After adjusting to Barnabas' eccentric manner and appearance—his plaster-white face, blood-red lips, alarming talons, and seriously out-of-date clothing—the family accepts his offer to return as head of the household and restore the clan to its former prominence. Naturally, the vicious Angelique has no intention of allowing this to happen.

All of the usual Burton signifiers are on display here: the obsessive art design (grandly paneled rooms, hidden chambers, nooks and crannies beyond number) and sometimes glorious digital wonderments (leaden skies heavy with clouds, a magnificently craggy wind-swept cliff).
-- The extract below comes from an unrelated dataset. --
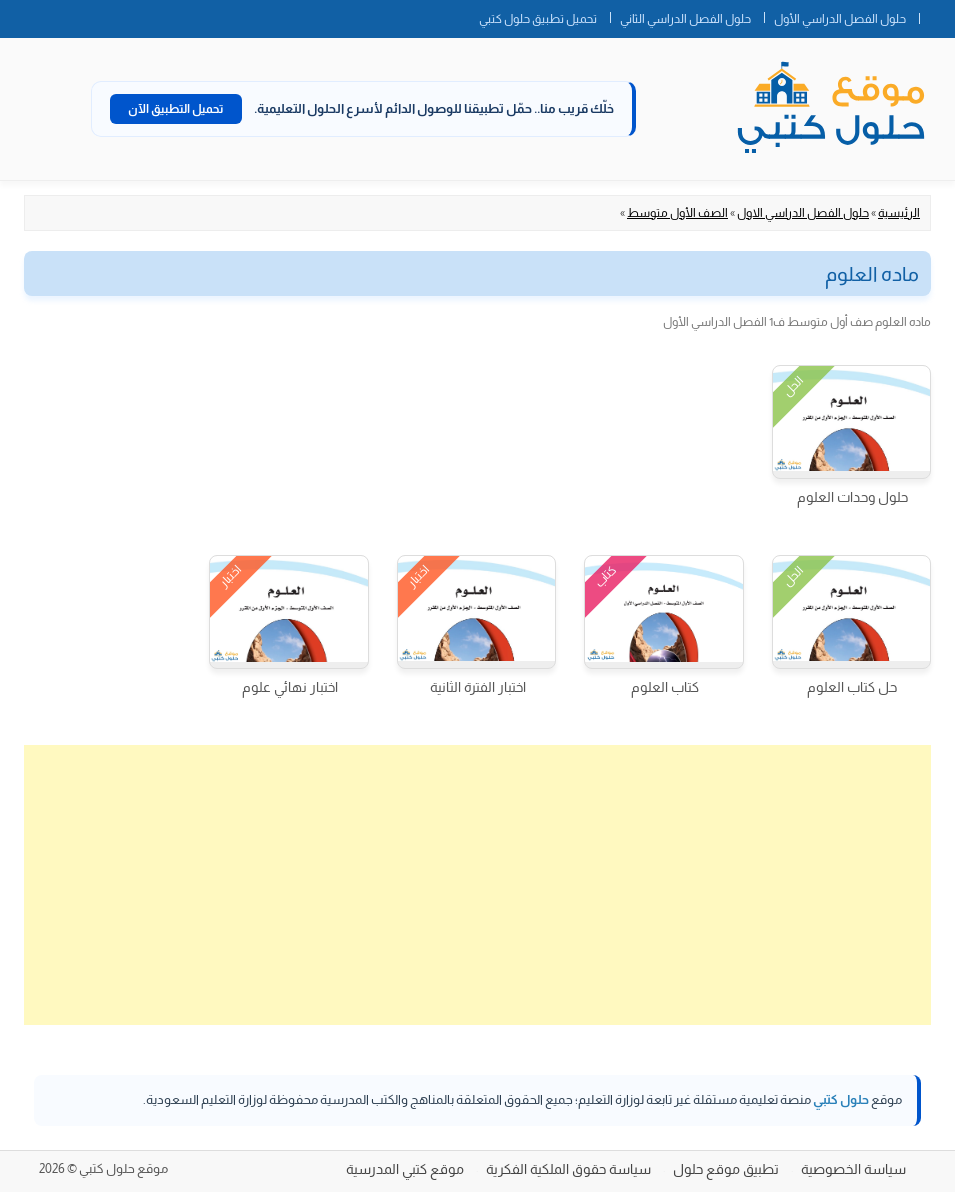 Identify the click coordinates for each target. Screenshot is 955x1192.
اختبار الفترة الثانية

And there are some extraordinary scenes, especially a wild seduction that has Barnabas and Angelique flying around a room and rolling across the ceiling in carnal abandon. There's fond '70s japery throughout, and some snappy dialogue, too. (When Barnabas suggests a departure via the only form of transport he knows, Elizabeth replies, "We don't have horses—we have a Chevy.")

But Depp's intentionally mannered presence—which draws as much from the classic Nosferatu as it does from Jonathan Frid's original incarnation of Barnabas on TV—leeches energy from the proceedings, which are already cluttered by the script's anxious need to provide bits of business for each of the many characters. The other actors are admirably committed to the material (Pfeiffer and Carter are particularly funny, and Green smolders with a memorable intensity); but they overmatch the sluggish story. What might have seemed campy fun in a cheapjack TV series is crushed under the weight of a big-budget Hollywood production. Despite the requisite splatterings of blood, the movie is in no way scary. It feels drained.